[OpenAFS] Re: Supergroups and ACL inheritance

Andrew Deason adeason@sinenomine.net
Fri, 25 Feb 2011 16:54:45 -0600

On Fri, 25 Feb 2011 14:27:55 -0700
Thomas Smith <theitsmith@gmail.com> wrote:

> It seemed like a more logical way to organize group memberships and
> established relationships between groups and sub-groups. But maybe my
> understanding on this topic is a little off.

I tend to think of groups with a colon in them as more... unofficial, or
per-user/per-group. That is, they are "convenience" groups created by a
user or group, and not something to be messed with by administrators, or
as part of official policy ("the administrators of group0 go in group
group0.admins"). Instead, they are groups like adeason:friends, for
"adeason's friends", that's only really used by adeason, and only
adeason controls it.

system: groups are a bit of an exception, since those are special
groups. And that's not the only way to use them, but that's just how I
intuitively think of them. I tend to stay away from prefixed groups when
I'm an administrator setting up groups for another department or

> What purpose does negative permissions serve if not to remove
> permissions inherited from a higher level?
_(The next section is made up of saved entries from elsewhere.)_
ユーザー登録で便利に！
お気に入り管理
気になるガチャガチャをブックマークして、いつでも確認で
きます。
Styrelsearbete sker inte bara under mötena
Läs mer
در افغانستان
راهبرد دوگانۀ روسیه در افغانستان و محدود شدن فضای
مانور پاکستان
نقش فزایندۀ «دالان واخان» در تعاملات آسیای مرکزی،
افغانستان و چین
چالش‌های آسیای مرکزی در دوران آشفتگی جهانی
Say I want to let everyone in 'staff' access some new tool I wrote in
~adeason/code. But I don't want to let user mmeffie (who is in 'staff')
access it, because he complains about the way I drink whiskey.

So I can:

fs sa ~adeason/code staff read
fs sa ~adeason/code mmeffie all -neg

That way, everyone in 'staff' always had read access, even if more
people are added to 'staff' later. But mmeffie can never read it.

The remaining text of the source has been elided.